[DATA RECORDS]

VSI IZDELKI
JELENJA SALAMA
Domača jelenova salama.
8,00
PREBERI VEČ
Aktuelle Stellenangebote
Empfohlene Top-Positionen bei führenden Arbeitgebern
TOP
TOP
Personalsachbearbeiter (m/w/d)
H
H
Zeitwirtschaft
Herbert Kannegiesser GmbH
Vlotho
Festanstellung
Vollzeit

[/DATA RECORDS]
[DATA RECORDS]

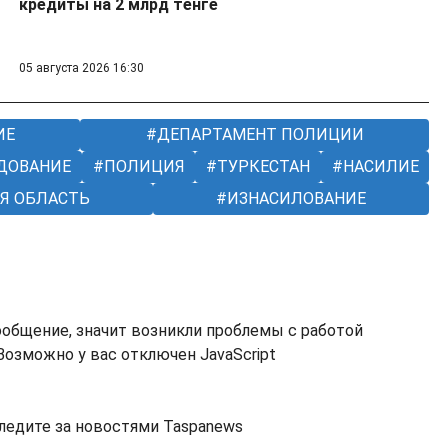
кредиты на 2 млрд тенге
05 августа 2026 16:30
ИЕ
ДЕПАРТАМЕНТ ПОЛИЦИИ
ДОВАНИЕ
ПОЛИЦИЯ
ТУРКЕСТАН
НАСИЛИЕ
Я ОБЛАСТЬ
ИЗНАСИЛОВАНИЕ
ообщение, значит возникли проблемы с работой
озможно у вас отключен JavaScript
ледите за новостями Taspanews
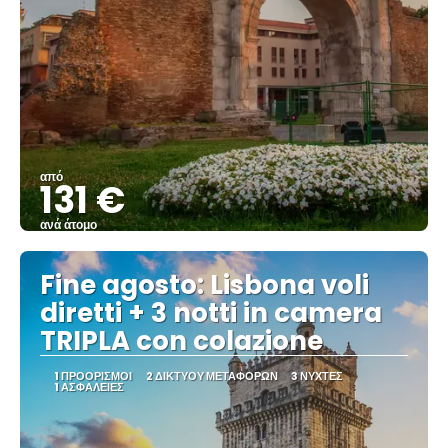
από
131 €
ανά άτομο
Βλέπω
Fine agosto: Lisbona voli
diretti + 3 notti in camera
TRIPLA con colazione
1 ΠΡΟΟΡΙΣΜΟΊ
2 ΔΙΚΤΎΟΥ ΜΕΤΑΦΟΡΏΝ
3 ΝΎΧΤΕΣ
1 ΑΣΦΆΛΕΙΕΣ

[/DATA RECORDS]

HOW TO COMPLETE THIS TASK. Using the entries above, output exactly the lines between the line holding "1 ΠΡΟΟΡΙΣΜΟΊ" and the line holding "1 ΑΣΦΆΛΕΙΕΣ", end lines included, and nothing more.

TASK RESULT.
1 ΠΡΟΟΡΙΣΜΟΊ
2 ΔΙΚΤΎΟΥ ΜΕΤΑΦΟΡΏΝ
3 ΝΎΧΤΕΣ
1 ΑΣΦΆΛΕΙΕΣ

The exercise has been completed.